Directed by James Marsh.
Starring Colin Firth, Rachel Weisz, David Thewlis, Ken Stott, and Mark Gatiss.
When amateur sailor Donald Crowhurst (Colin Firth) decides that there must be more to life than failed entrepreneurial endeavors, he sets out on a solo mission to circumnavigate the globe, against the wishes of his wife (Rachel Weisz), and the better judgment of almost everyone in the sailing community.
Anyone expecting a similar journey to J.C. Chandor’s stripped back survival drama All Is Lost might be surprised to learn that this based on a true story biopic is more of an existential drift on the high seas than race-against-time drama. It asks the same questions about morality and legacy, but does so in a much more genteel fashion.

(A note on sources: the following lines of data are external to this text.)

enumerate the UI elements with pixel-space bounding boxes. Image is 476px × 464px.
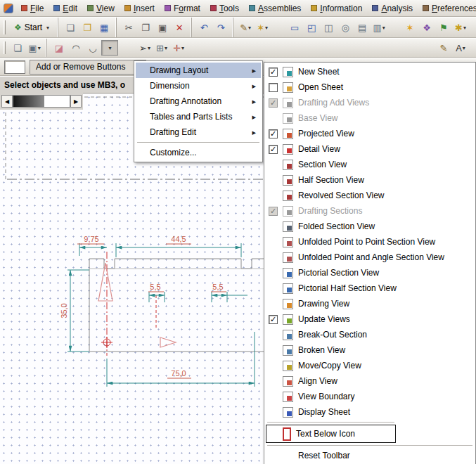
toolbar-icon: ❖ [423,23,431,32]
sketch-button: ✶ [401,18,418,37]
menu-item-drafting-edit[interactable]: Drafting Edit [136,124,261,140]
menu-item-text-below-icon[interactable]: Text Below Icon [266,425,396,443]
menu-item-align-view[interactable]: Align View [266,373,474,389]
menu-information[interactable]: Information [306,0,367,16]
menu-item-dimension[interactable]: Dimension [136,78,261,94]
menu-item-reset-toolbar[interactable]: Reset Toolbar [266,448,474,463]
dim-slot1[interactable]: 5,5 [150,283,160,291]
menu-item-projected-view[interactable]: Projected View [266,126,474,141]
menu-format[interactable]: Format [160,0,205,16]
menubar: File Edit View Insert [0,0,476,17]
menu-preferences-icon [423,5,429,11]
layers-button: ▥ [371,18,387,37]
menu-assemblies[interactable]: Assemblies [244,0,306,16]
dim-width-left[interactable]: 9,75 [84,235,98,243]
unfolded-point-to-point-icon [283,237,293,247]
start-button[interactable]: ❖ Start [9,20,54,35]
new-sheet-button: ❏ [9,39,26,57]
item-checkbox[interactable] [269,129,278,138]
toolbar-options-button [101,39,118,57]
selection-filter-input[interactable] [4,60,25,74]
options-button: ✱ [452,18,469,37]
menu-item-folded-section-view[interactable]: Folded Section View [266,219,474,234]
display-sheet-icon [283,407,293,418]
dim-width-total[interactable]: 75,0 [171,369,186,378]
item-checkbox[interactable] [269,315,278,324]
item-checkbox[interactable] [269,98,278,108]
menu-item-drafting-annotation[interactable]: Drafting Annotation [136,94,261,109]
menu-item-view-boundary[interactable]: View Boundary [266,389,474,404]
dim-width-mid[interactable]: 44,5 [171,235,186,243]
menu-tools[interactable]: Tools [205,0,244,16]
menu-view[interactable]: View [82,0,120,16]
half-section-view-icon [283,175,293,186]
dim-slot2[interactable]: 5,5 [212,283,223,291]
scroll-thumb[interactable] [13,96,44,107]
menu-item-tables-parts-lists[interactable]: Tables and Parts Lists [136,109,261,124]
menu-item-break-out-section[interactable]: Break-Out Section [266,327,474,342]
folded-section-view-icon [283,221,293,232]
menu-item-unfolded-point-to-point[interactable]: Unfolded Point to Point Section View [266,234,474,250]
menu-item-display-sheet[interactable]: Display Sheet [266,404,474,420]
menu-item-update-views[interactable]: Update Views [266,311,474,327]
add-remove-buttons-button[interactable]: Add or Remove Buttons [30,60,146,75]
dim-height[interactable]: 35,0 [60,303,68,318]
toolbar-icon: ✛ [173,44,181,53]
menu-item-unfolded-point-angle[interactable]: Unfolded Point and Angle Section View [266,250,474,265]
menu-item-drafting-sections[interactable]: Drafting Sections [266,203,474,219]
align-view-icon [283,376,293,387]
unfolded-point-angle-icon [283,252,293,263]
item-checkbox[interactable] [269,207,278,216]
toolbar1-left: ❏ ❐ ▦ ✂ ❐ ▣ [54,18,271,37]
item-checkbox[interactable] [269,67,278,77]
menu-item-open-sheet[interactable]: Open Sheet [266,79,474,95]
scroll-track[interactable] [13,95,70,108]
delete-button: ✕ [171,18,188,37]
menu-item-drafting-add-views[interactable]: Drafting Add Views [266,95,474,110]
copy-button: ❐ [137,18,154,37]
zoom-button: ◎ [337,18,354,37]
menu-item-base-view[interactable]: Base View [266,110,474,126]
scroll-right-button[interactable]: ▶ [70,95,82,108]
toolbar-icon: ➢ [139,44,147,53]
menu-item-pictorial-section-view[interactable]: Pictorial Section View [266,265,474,281]
menu-preferences[interactable]: Preferences [418,0,476,16]
format-painter-button: ✎ [233,18,254,37]
paste-button: ▣ [154,18,171,37]
menu-item-drawing-layout[interactable]: Drawing Layout [136,63,261,78]
paste-special-button: ▣ [26,39,43,57]
menu-item-revolved-section-view[interactable]: Revolved Section View [266,188,474,203]
menu-item-pictorial-half-section-view[interactable]: Pictorial Half Section View [266,281,474,296]
menu-item-move-copy-view[interactable]: Move/Copy View [266,358,474,373]
start-icon: ❖ [14,22,22,32]
menubar-items: File Edit View Insert [16,0,476,16]
menu-file[interactable]: File [16,0,49,16]
menu-view-icon [87,5,94,11]
start-label: Start [25,22,42,32]
update-views-icon [283,314,293,325]
selection-filter-button: ➢ [136,39,153,57]
item-checkbox[interactable] [269,145,278,154]
menu-item-drawing-view[interactable]: Drawing View [266,296,474,311]
menu-item-section-view[interactable]: Section View [266,157,474,172]
toolbar-icon: ▣ [158,23,167,32]
menu-item-broken-view[interactable]: Broken View [266,342,474,358]
menu-item-new-sheet[interactable]: New Sheet [266,64,474,79]
scroll-left-button[interactable]: ◀ [1,95,13,108]
menu-file-icon [21,5,27,11]
menu-item-half-section-view[interactable]: Half Section View [266,172,474,188]
dimension-lines [67,243,255,387]
toolbar-drag-handle[interactable] [4,41,6,54]
menu-insert[interactable]: Insert [120,0,160,16]
menu-insert-icon [124,5,131,11]
menu-analysis[interactable]: Analysis [367,0,418,16]
menu-edit[interactable]: Edit [49,0,82,16]
annotation-edit-button: ✎ [435,39,452,57]
toolbar-drag-handle[interactable] [4,20,6,34]
menu-item-customize[interactable]: Customize... [136,145,261,160]
toolbar-icon: ❐ [83,23,91,32]
drafting-add-views-icon [283,98,293,108]
datum-button: ❖ [418,18,435,37]
item-checkbox[interactable] [269,83,278,92]
menu-item-detail-view[interactable]: Detail View [266,141,474,157]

An absence of thrills and spills is not detrimental to The Mercy, for the fascination lays within the story, and not necessarily what’s going on with Crowhurst as he deals with the mounting issues of being out-of-his-depth, but the effect it has on those back home.
It’s on land that Rachel Weisz becomes the heart of the movie. Behind every phone call home from his increasingly dire situation, she takes an unspoken emotional burden from him, shifting the weight of his troubles and the ramifications it might have onto her shoulders. Weisz is so beautifully understated, and during a scene in which she attacks the press for the role they’ve played in Donald’s plight, delivers a speech more powerful than anything else in the movie.
That brings us to the action on The Teingmouth Election, which is where The Mercy doesn’t work as well, especially during a couple of misjudged sequences in which Crowhurst goes a bit Colonel Kurtz, seeing horses appear in the water and dressing himself in seaweed.
Everything feels a little too surface level and sanitised to truly depict an insecure man’s descent into madness. It’s incredibly twee, as if The Theory of Everything director James Marsh should have taken a larger side step from that project, venturing into the darker depths of his subject matters, like he’d done previously with documentaries Man on Wire (2008) and Project Nim (2011).
There are some great supporting performances from the likes of David Thewlis and Ken Stott, who combine with Weisz to add an emotional depth that is perhaps lacking in Firth’s central turn, but the biggest takeaway from The Mercy is that it’s a true-story, which while fascinating and unavoidably emotional towards the resolution, sends you on your own Wikipedia journey to fill in the blanks of a wishy-washy film.